How do you make a movie like "Skaterdater?" The entire production of this international award winning short is unique in almost every way.

Time Magazine, in an April 1966 movie review, called the store of "Skaterdater" a minor theme polished to a "professional perfection - a swift, sensitive and funny celebration of a small universal truth. Succinct as poetry, "Skaterdater" simply happens like a green spring morning; it is the lyric cinematic equivalent of light verse."

The events which were responsible for getting "skaterdater" story on the screen all began with the determination of two young Hollywood hopefuls, Marshal Backlar, a former Princeton philosophy graduate, and Noel Black who had earned two degrees at UCLA's film school. Each of them had kicked around the industry in various production jobs, and they shared a common frustration for wanting to make their own pictures.



Quitting their jobs they embarked on their Odyssey. Gathering together their saving, equipment borrowed from friends, a young crew who believed in their project, short ends of film acquired from Hollywood studios by a "secret supplier", and shooting on weekends, Backlar and Black, now calling themselves Byway Productions, began filming their carefully written shooting script which contained not a word of dialogue.
Naturally, their problems had just begun.
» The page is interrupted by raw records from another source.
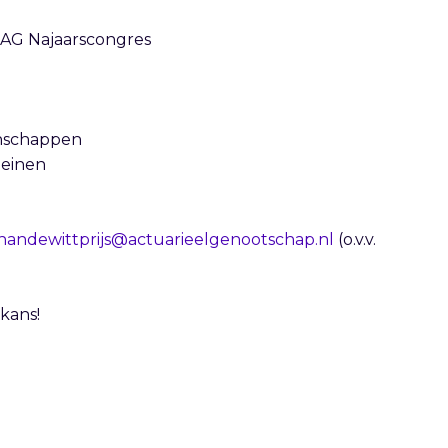
t AG Najaarscongres
enschappen
meinen
handewittprijs@actuarieelgenootschap.nl
(o.v.v.
kans!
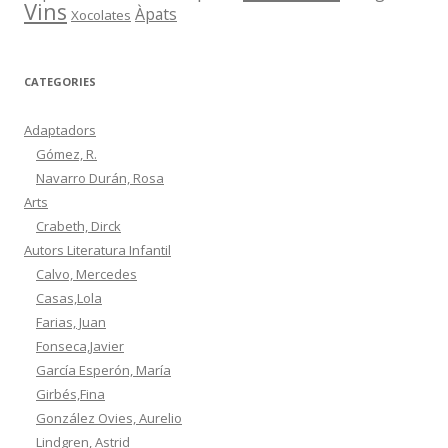
Vins
Àpats
Xocolates
CATEGORIES
Adaptadors
Gómez, R.
Navarro Durán, Rosa
Arts
Crabeth, Dirck
Autors Literatura Infantil
Calvo, Mercedes
Casas,Lola
Farias, Juan
Fonseca,Javier
García Esperón, María
Girbés,Fina
González Ovies, Aurelio
Lindgren, Astrid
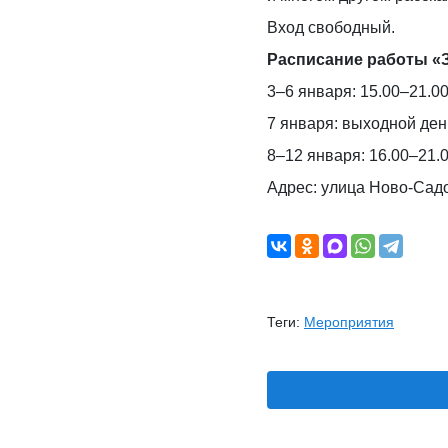
Вход свободный.
Расписание работы «З
3–6 января: 15.00–21.0
7 января: выходной ден
8–12 января: 16.00–21.
Адрес: улица Ново-Садо
Теги:
Мероприятия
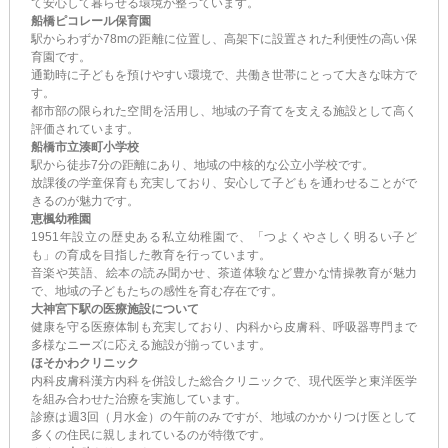
て安心して暮らせる環境が整っています。
船橋ピコレール保育園
駅からわずか78mの距離に位置し、高架下に設置された利便性の高い保
育園です。
通勤時に子どもを預けやすい環境で、共働き世帯にとって大きな味方で
す。
都市部の限られた空間を活用し、地域の子育てを支える施設として高く
評価されています。
船橋市立湊町小学校
駅から徒歩7分の距離にあり、地域の中核的な公立小学校です。
放課後の学童保育も充実しており、安心して子どもを通わせることがで
きるのが魅力です。
恵楓幼稚園
1951年設立の歴史ある私立幼稚園で、「つよくやさしく明るい子ど
も」の育成を目指した教育を行っています。
音楽や英語、絵本の読み聞かせ、茶道体験など豊かな情操教育が魅力
で、地域の子どもたちの感性を育む存在です。
大神宮下駅の医療施設について
健康を守る医療体制も充実しており、内科から皮膚科、呼吸器専門まで
多様なニーズに応える施設が揃っています。
ほそかわクリニック
内科皮膚科漢方内科を併設した総合クリニックで、現代医学と東洋医学
を組み合わせた治療を実施しています。
診療は週3回（月水金）の午前のみですが、地域のかかりつけ医として
多くの住民に親しまれているのが特徴です。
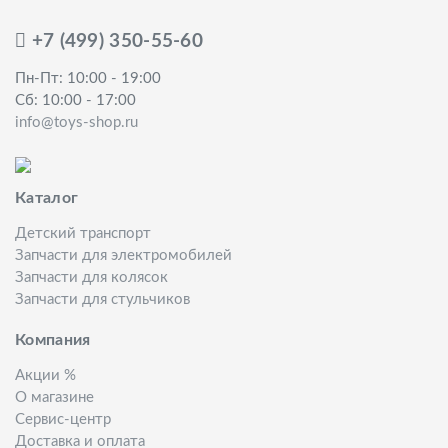
+7 (499) 350-55-60
Пн-Пт: 10:00 - 19:00
Сб: 10:00 - 17:00
info@toys-shop.ru
Каталог
Детский транспорт
Запчасти для электромобилей
Запчасти для колясок
Запчасти для стульчиков
Компания
Акции %
О магазине
Сервис-центр
Доставка и оплата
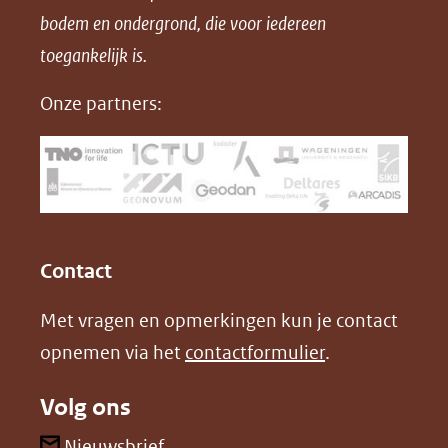
bodem en ondergrond, die voor iedereen
(opent
a
i
P
in
toegankelijk is.
c
n
D
nieuw
e
k
F
Onze partners:
venster)
b
e
(verwijst
o
d
naar
o
I
een
k
n
(opent
(opent
andere
in
in
website)
Contact
nieuw
nieuw
Met vragen en opmerkingen kun je contact
venster)
venster)
opnemen via het
contactformulier
.
(verwijst
(verwijst
naar
naar
Volg ons
een
een
andere
andere
(opent
Nieuwsbrief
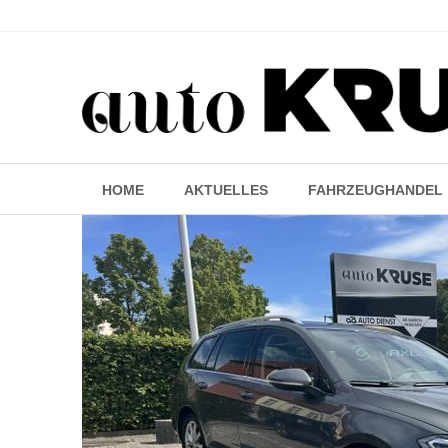
HOME
AKTUELLES
FAHRZEUGHANDEL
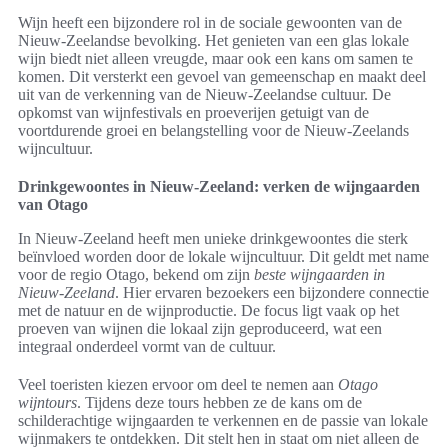
Wijn heeft een bijzondere rol in de sociale gewoonten van de
Nieuw-Zeelandse bevolking. Het genieten van een glas lokale
wijn biedt niet alleen vreugde, maar ook een kans om samen te
komen. Dit versterkt een gevoel van gemeenschap en maakt deel
uit van de verkenning van de Nieuw-Zeelandse cultuur. De
opkomst van wijnfestivals en proeverijen getuigt van de
voortdurende groei en belangstelling voor de Nieuw-Zeelands
wijncultuur.
Drinkgewoontes in Nieuw-Zeeland: verken de wijngaarden
van Otago
In Nieuw-Zeeland heeft men unieke drinkgewoontes die sterk
beïnvloed worden door de lokale wijncultuur. Dit geldt met name
voor de regio Otago, bekend om zijn
beste wijngaarden in
Nieuw-Zeeland
. Hier ervaren bezoekers een bijzondere connectie
met de natuur en de wijnproductie. De focus ligt vaak op het
proeven van wijnen die lokaal zijn geproduceerd, wat een
integraal onderdeel vormt van de cultuur.
Veel toeristen kiezen ervoor om deel te nemen aan
Otago
wijntours
. Tijdens deze tours hebben ze de kans om de
schilderachtige wijngaarden te verkennen en de passie van lokale
wijnmakers te ontdekken. Dit stelt hen in staat om niet alleen de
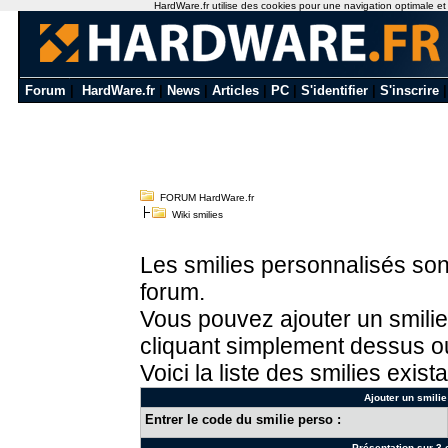
HardWare.fr utilise des cookies pour une navigation optimale et de
Forum
|
HardWare.fr
|
News
|
Articles
|
PC
|
S'identifier
|
S'inscrire
FORUM HardWare.fr
Wiki smilies
Les smilies personnalisés sont
forum.
Vous pouvez ajouter un smilie
cliquant simplement dessus ou
Voici la liste des smilies exista
Ajouter un smilie
Entrer le code du smilie perso :
Présentation sur 3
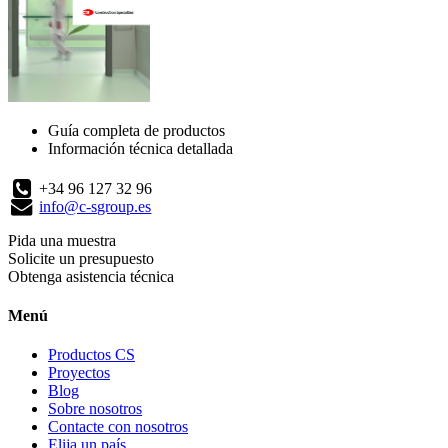
Guía completa de productos
Información técnica detallada
+34 96 127 32 96
info@c-sgroup.es
Pida una muestra
Solicite un presupuesto
Obtenga asistencia técnica
Menú
Productos CS
Proyectos
Blog
Sobre nosotros
Contacte con nosotros
Elija un país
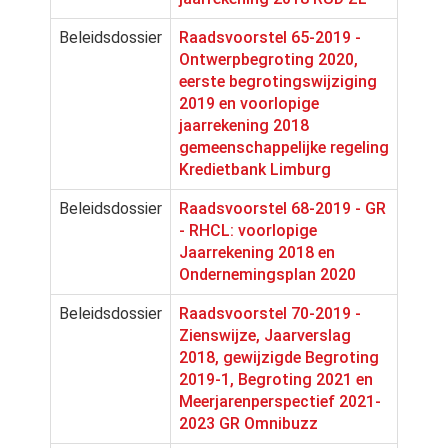
Beleidsdossier
Raadsvoorstel 65-2019 -
Ontwerpbegroting 2020,
eerste begrotingswijziging
2019 en voorlopige
jaarrekening 2018
gemeenschappelijke regeling
Kredietbank Limburg
Beleidsdossier
Raadsvoorstel 68-2019 - GR
- RHCL: voorlopige
Jaarrekening 2018 en
Ondernemingsplan 2020
Beleidsdossier
Raadsvoorstel 70-2019 -
Zienswijze, Jaarverslag
2018, gewijzigde Begroting
2019-1, Begroting 2021 en
Meerjarenperspectief 2021-
2023 GR Omnibuzz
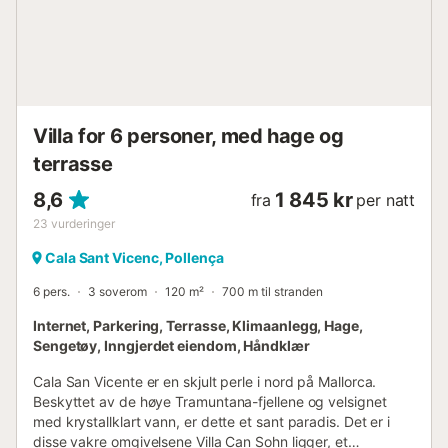
Villa for 6 personer, med hage og
terrasse
8,6
1 845 kr
fra
per natt
23
vurderinger
Cala Sant Vicenc, Pollença
6 pers.
3 soverom
120 m²
700 m til stranden
Internet, Parkering, Terrasse, Klimaanlegg, Hage,
Sengetøy, Inngjerdet eiendom, Håndklær
Cala San Vicente er en skjult perle i nord på Mallorca.
Beskyttet av de høye Tramuntana-fjellene og velsignet
med krystallklart vann, er dette et sant paradis. Det er i
disse vakre omgivelsene Villa Can Sohn ligger, et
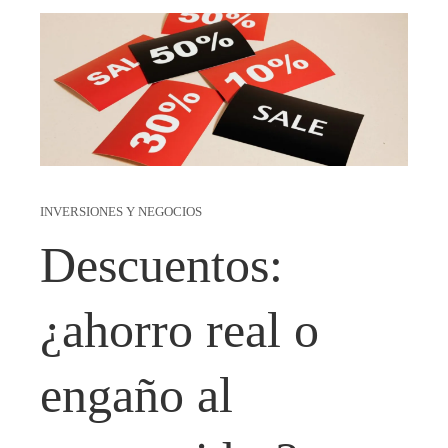
INVERSIONES Y NEGOCIOS
Descuentos:
¿ahorro real o
engaño al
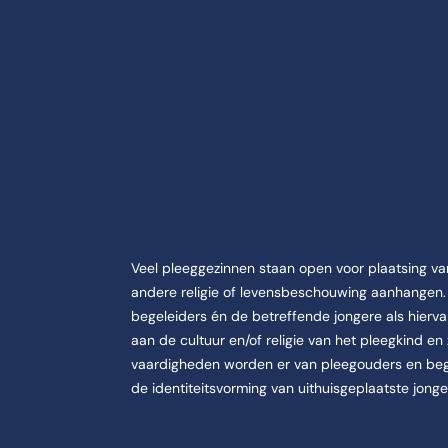
ie over Omgaan met 
Veel pleeggezinnen staan open voor plaatsing van
n pleeg- en gezinshuiszorg | serious game! is een Cursus Social Work
andere religie of levensbeschouwing aanhangen.
begeleiders én de betreffende jongere als hier
aan de cultuur en/of religie van het pleegkind en
vaardigheden worden er van pleegouders en bege
eit in pleeg- en gezinshuiszorg | serious game!.
de identiteitsvorming van uithuisgeplaatste jong
in pleeg- en gezinshuiszorg | serious game! wordt aangeboden aan de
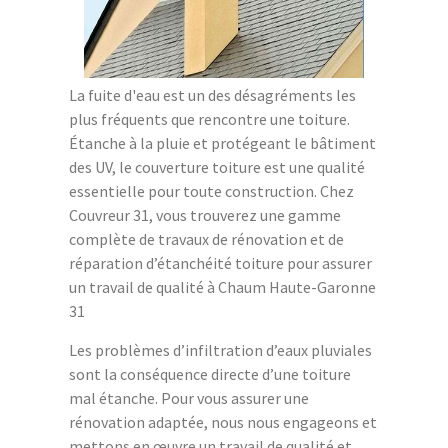
La fuite d'eau est un des désagréments les
plus fréquents que rencontre une toiture.
Étanche à la pluie et protégeant le bâtiment
des UV, le couverture toiture est une qualité
essentielle pour toute construction. Chez
Couvreur 31, vous trouverez une gamme
complète de travaux de rénovation et de
réparation d’étanchéité toiture pour assurer
un travail de qualité à Chaum Haute-Garonne
31
Les problèmes d’infiltration d’eaux pluviales
sont la conséquence directe d’une toiture
mal étanche. Pour vous assurer une
rénovation adaptée, nous nous engageons et
mettons en œuvre un travail de qualité et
Improvising a dolly to move along with the skateboarders through the streets; helping cameraman Mike Murphy follow the moving skateboarders - sometimes with the camera lense two inches off the ground; the soundman Michael Moore trotting behind the camera struggling to keep his sound cables clear; and spending evenings showing the days shooting to prospective backers as "the first theatrical film to capitalise on the new skateboarding craze" - these were among the ensuing month's headaches.



Finally, the shooting was completed, the shots edited, the sound effects laid in. Then a search began for the final critical factor which would be needed for the ultimate success of the entire project. A score had to be written that would capture the idiom and the feeling of the wild young boys on the boards. Believing that rock and roll is the true modern music of our times, Blackar and Black approached Mike Curb and Nick Venet, two of the most successful young musicians in the business. Their brilliant collaboration on the score gained them praise in many highbrow circles where rock music is not normally thought of as an art form.




The rest is pretty much show business history. "Skaterdater" was a nominee for an Oscar in the 1965 Academy Award presentations. In May of 1966 it was the short subject Golden Palm Gran Prix winner in the Cannes Film Festival - the only American film to be awarded a prize in that festival. It is now playing at motion picture theaters all over the country, and there are plans for it to be the basis of a television special. It's makers, Blacklar and Black have received offers to do feature films from five major Hollywood studios.

That then, is the successful formula...almost!